Self Defense Family / Goodtime Boys
Palm Reader Records
11 November 2013
by Alex Andrews
Self Defense Family are a strange one. They’ve changed their name so many times you can never be sure what they’re actually called; they’re wildly prolific yet they’ve only managed three albums in 10 years; and despite the fact that they practically live on social media, their inane chatter and lack of a proper website means that Wikipedia remains the best way of keeping track of their discography.
What’s immediately obvious about the band on record is that Patrick Kindlon can’t sing a note to save his life – but that’s partly what makes his band so endearing. The amusingly-titled ‘Not Considered A Flight Risk’ is a catchy, shambling slow jam that distances itself from their earlier emo racket. Instead, it sounds like a more ragged Built To Spill or Pavement (there’s even a tambourine), while Kinnon, at his mercurial best, muses that “Interests are equal, from tanning to collecting Nazi memorabilia. It’s all the same, a way to spend days, a way to forestall creeping thoughts of the grave.”

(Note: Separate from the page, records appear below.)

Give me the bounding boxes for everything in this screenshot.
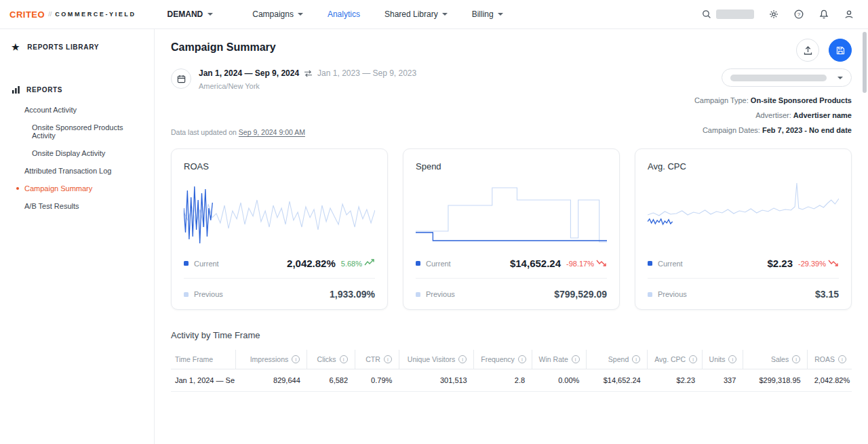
- scrollbar-thumb[interactable]: [863, 32, 867, 93]
- info-icon[interactable]: i: [632, 355, 640, 363]
- column-label: ROAS: [814, 355, 835, 363]
- calendar-icon: [171, 68, 191, 89]
- column-header-clicks[interactable]: Clicksi: [307, 350, 355, 369]
- divider: [416, 278, 607, 279]
- meta-value: Advertiser name: [793, 111, 852, 119]
- kpi-title: ROAS: [184, 161, 375, 171]
- info-icon[interactable]: i: [572, 355, 580, 363]
- kpi-previous-value: $799,529.09: [554, 289, 607, 300]
- gear-icon[interactable]: [768, 9, 779, 20]
- kpi-current-value: $14,652.24: [510, 258, 561, 269]
- info-icon[interactable]: i: [340, 355, 348, 363]
- meta-label: Advertiser:: [755, 111, 793, 119]
- info-icon[interactable]: i: [518, 355, 526, 363]
- current-date-range: Jan 1, 2024 — Sep 9, 2024: [199, 68, 299, 78]
- info-icon[interactable]: i: [384, 355, 392, 363]
- previous-legend: Previous: [416, 290, 455, 298]
- nav-item-label: Billing: [472, 9, 494, 19]
- column-header-frequency[interactable]: Frequencyi: [474, 350, 532, 369]
- reports-sidebar: ★ REPORTS LIBRARY REPORTS Account Activi…: [0, 29, 155, 444]
- reports-section-label: REPORTS: [26, 86, 62, 94]
- column-header-spend[interactable]: Spendi: [586, 350, 647, 369]
- column-label: CTR: [366, 355, 380, 363]
- nav-item-label: Campaigns: [252, 9, 294, 19]
- kpi-current-value: 2,042.82%: [287, 258, 336, 269]
- info-icon[interactable]: i: [792, 355, 800, 363]
- reports-library-label: REPORTS LIBRARY: [27, 43, 99, 51]
- cell-clicks: 6,582: [307, 369, 355, 392]
- current-swatch: [184, 261, 189, 266]
- export-button[interactable]: [796, 39, 819, 62]
- previous-series-line: [648, 183, 839, 216]
- nav-item-campaigns[interactable]: Campaigns: [252, 9, 303, 19]
- sidebar-item-onsite-sponsored-products-activity[interactable]: Onsite Sponsored Products Activity: [0, 119, 154, 144]
- info-icon[interactable]: i: [689, 355, 697, 363]
- previous-legend-label: Previous: [426, 290, 455, 298]
- info-icon[interactable]: i: [728, 355, 736, 363]
- column-header-win-rate[interactable]: Win Ratei: [532, 350, 586, 369]
- column-header-units[interactable]: Unitsi: [702, 350, 743, 369]
- search-icon[interactable]: [701, 9, 712, 20]
- kpi-current-value: $2.23: [767, 258, 793, 269]
- column-header-avg-cpc[interactable]: Avg. CPCi: [648, 350, 702, 369]
- column-header-impressions[interactable]: Impressionsi: [235, 350, 307, 369]
- cell-unique-visitors: 301,513: [399, 369, 473, 392]
- current-legend: Current: [648, 260, 683, 268]
- help-icon[interactable]: ?: [793, 9, 804, 20]
- date-range-picker[interactable]: Jan 1, 2024 — Sep 9, 2024 Jan 1, 2023 — …: [171, 68, 416, 90]
- sidebar-item-label: Account Activity: [24, 106, 77, 114]
- cell-time-frame: Jan 1, 2024 — Se: [171, 369, 235, 392]
- kpi-card-avg-cpc: Avg. CPC Current $2.23 -29.39% Previous: [635, 148, 852, 310]
- column-label: Impressions: [250, 355, 289, 363]
- reports-list: Account ActivityOnsite Sponsored Product…: [0, 101, 154, 215]
- column-header-roas[interactable]: ROASi: [808, 350, 852, 369]
- sidebar-item-campaign-summary[interactable]: Campaign Summary: [0, 180, 154, 197]
- column-header-unique-visitors[interactable]: Unique Visitorsi: [399, 350, 473, 369]
- redacted-selection: [730, 75, 827, 81]
- cell-win-rate: 0.00%: [532, 369, 586, 392]
- previous-legend: Previous: [648, 290, 687, 298]
- trend-arrow-icon: [828, 259, 839, 268]
- last-updated-value: Sep 9, 2024 9:00 AM: [239, 128, 305, 136]
- current-swatch: [416, 261, 420, 266]
- nav-item-billing[interactable]: Billing: [472, 9, 503, 19]
- context-switcher-demand[interactable]: DEMAND: [167, 9, 214, 19]
- cell-roas: 2,042.82%: [808, 369, 852, 392]
- campaign-meta: Campaign Type: On-site Sponsored Product…: [694, 93, 852, 138]
- info-icon[interactable]: i: [458, 355, 467, 363]
- star-icon: ★: [12, 43, 20, 52]
- last-updated-prefix: Data last updated on: [171, 128, 237, 136]
- brand-separator: //: [48, 11, 52, 18]
- upload-icon: [802, 45, 814, 56]
- save-report-button[interactable]: [829, 39, 852, 62]
- sidebar-item-account-activity[interactable]: Account Activity: [0, 101, 154, 119]
- bell-icon[interactable]: [818, 9, 829, 20]
- cell-avg-cpc: $2.23: [648, 369, 702, 392]
- sidebar-item-label: Onsite Sponsored Products Activity: [32, 123, 123, 140]
- reports-library-link[interactable]: ★ REPORTS LIBRARY: [0, 35, 154, 60]
- chevron-down-icon: [837, 77, 843, 79]
- column-header-ctr[interactable]: CTRi: [355, 350, 399, 369]
- kpi-title: Avg. CPC: [648, 161, 839, 171]
- sidebar-item-a-b-test-results[interactable]: A/B Test Results: [0, 197, 154, 215]
- sidebar-item-onsite-display-activity[interactable]: Onsite Display Activity: [0, 144, 154, 162]
- campaign-select[interactable]: [722, 68, 852, 87]
- kpi-previous-value: 1,933.09%: [330, 289, 375, 300]
- info-icon[interactable]: i: [838, 355, 846, 363]
- chevron-down-icon: [208, 13, 213, 16]
- column-label: Win Rate: [539, 355, 568, 363]
- divider: [648, 278, 839, 279]
- column-label: Avg. CPC: [654, 355, 686, 363]
- nav-item-analytics[interactable]: Analytics: [328, 9, 360, 19]
- column-label: Sales: [771, 355, 789, 363]
- meta-value: On-site Sponsored Products: [751, 96, 852, 104]
- current-series-line: [648, 219, 673, 224]
- nav-item-shared-library[interactable]: Shared Library: [384, 9, 448, 19]
- kpi-delta: -98.17%: [566, 259, 607, 268]
- previous-legend-label: Previous: [194, 290, 223, 298]
- criteo-logo[interactable]: CRITEO // COMMERCE-YIELD: [9, 9, 136, 20]
- column-header-sales[interactable]: Salesi: [743, 350, 807, 369]
- sidebar-item-attributed-transaction-log[interactable]: Attributed Transaction Log: [0, 162, 154, 180]
- account-icon[interactable]: [844, 9, 854, 20]
- info-icon[interactable]: i: [292, 355, 300, 363]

On the flipside, the sole offering from Goodtime Boys adds more fuel to the fire already burning behind the belief that the Welsh band may be the best in modern-day hardcore (a bold statement, no doubt, but I’m a bold kind of guy). Although they may have not yet released anything that coukd be considered genuinely game-changing, they’ve inched closer with every record and ‘Dreams of Life’ continues this trend.
Make no mistake, the band play with an upmost urgency, but the instrumental flourishes and clean production make for an easy, almost soothing listen that somehow compliments the harshness of Alex Pennie’s vocal delivery; the ebb and flow is so fluid, at times it actually sounds symphonic.
It’s a shame that neither Goodtime Boys nor Self Defense Family manage to stick around for much longer than three minutes, making the record a fleeting one at best. But with both bands gearing-up to release full-lengths in the New Year, Palm Reader Records have succeeded in giving us a tantalising teaser for two records that are both up there with next year’s most eagerly anticipated.
Sounds Like: Two sides of the punk rock spectrum shouting at each other.
Standout Tracks: There’s two of them.